Ottawa, Ontario (June 30, 2010) — The Honourable Chuck Strahl, Minister of Indian Affairs and Northern Development and Federal Interlocutor for Métis and Non-Status Indians, announced today that a bill enabling First Nations to fully capitalize on major commercial real estate opportunities on reserve land has received Royal Assent.
Bill C-24, the First Nations Certainty of Land Title Act, passed through Parliament with unanimous support from all parties. The bill amends the First Nations Commercial and Industrial Development Act to allow on-reserve commercial real estate projects to benefit from greater certainty of title.

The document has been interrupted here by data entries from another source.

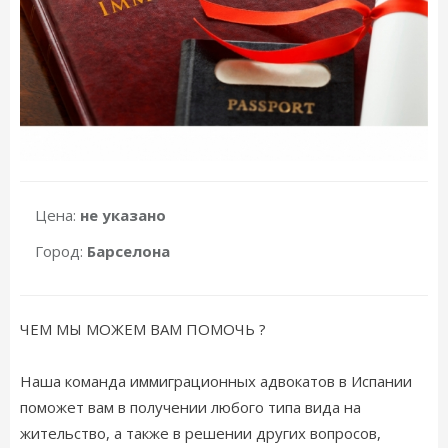
Цена:
не указано
Город:
Барселона
ЧЕМ МЫ МОЖЕМ ВАМ ПОМОЧЬ ?
Наша команда иммиграционных адвокатов в Испании
поможет вам в получении любого типа вида на
жительство, а также в решении других вопросов,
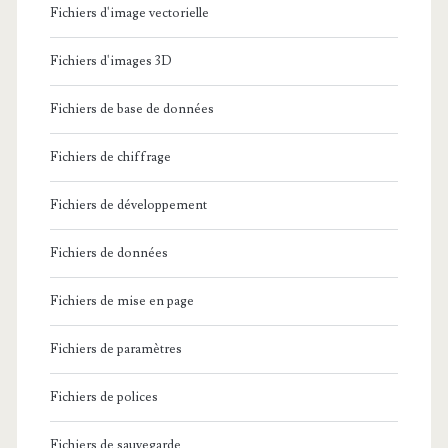
Fichiers d'image vectorielle
Fichiers d'images 3D
Fichiers de base de données
Fichiers de chiffrage
Fichiers de développement
Fichiers de données
Fichiers de mise en page
Fichiers de paramètres
Fichiers de polices
Fichiers de sauvegarde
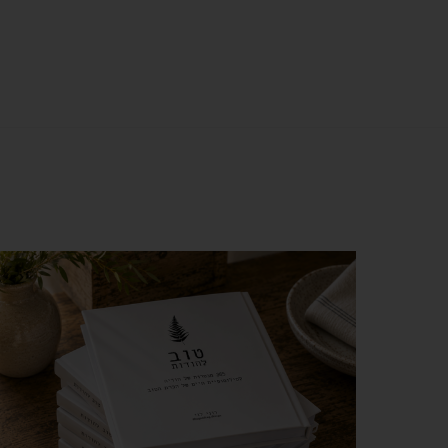
צפייה מהירה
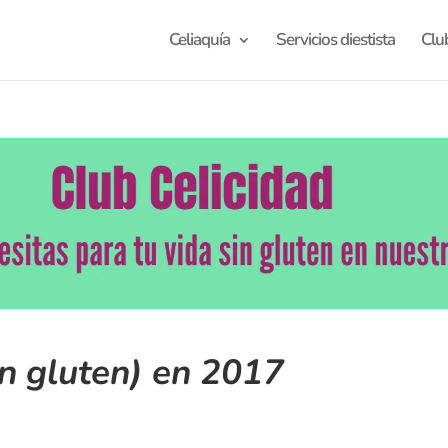
Celiaquía
Servicios diestista
Clu
in gluten) en 2017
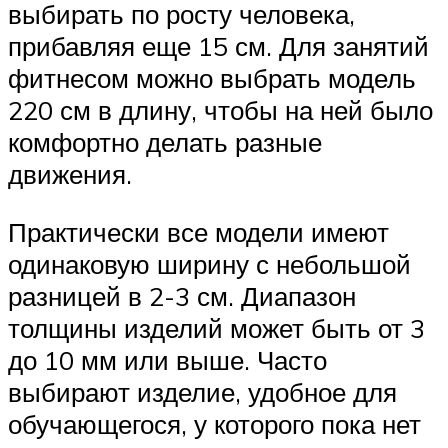
выбирать по росту человека,
прибавляя еще 15 см. Для занятий
фитнесом можно выбрать модель
220 см в длину, чтобы на ней было
комфортно делать разные
движения.
Практически все модели имеют
одинаковую ширину с небольшой
разницей в 2-3 см. Диапазон
толщины изделий может быть от 3
до 10 мм или выше. Часто
выбирают изделие, удобное для
обучающегося, у которого пока нет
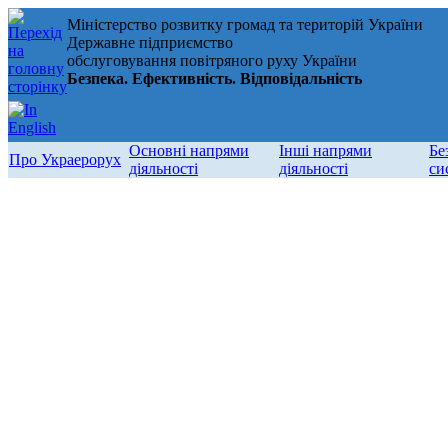
Міністерство розвитку громад та територій України
Державне підприємство
обслуговування повітряного руху України
Безпека. Ефективність. Відповідальність
Основні напрями
Інші напрями
Бе
Про Украерорух
діяльності
діяльності
си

“The Government of Canada is committed to overcoming barriers to economic development on reserve so that First Nations can enjoy the same opportunities for wealth creation as other Canadians,” said Minister Strahl. “These new amendments close an important regulatory gap that has so far hampered the development of large commercial real estate projects on reserve land.”
The new amendments will allow First Nations to request that their on-reserve commercial real estate projects benefit from a property rights regime, including a land title system and title assurance fund, identical to the provincial regime off the reserve. The certainty of land title granted by such a regime would increase investor confidence, making the value of the property comparable with similar developments off the reserve.
The Squamish Nation, a strong supporter of the bill, already has plans to make use of the amendments to build condominium units on reserve land in West Vancouver.
“We believe that utilizing tools such as the amended First Nations Commercial and Industrial Development Act will enable us to compete for investment on a level playing field with our neighbours,” said Squamish Nation Chief Gibby Jacob. “The amendments will also support economic growth and job creation to the benefit of our membership and the entire regional economy.”
These amendments are in keeping with the Government's Federal Framework for Aboriginal Economic Development, which aims to increase opportunities for partnership-based economic development projects. An important step in reaching this goal is to enhance the value of Aboriginal assets by addressing legislative and regulatory barriers to Aboriginal economic development.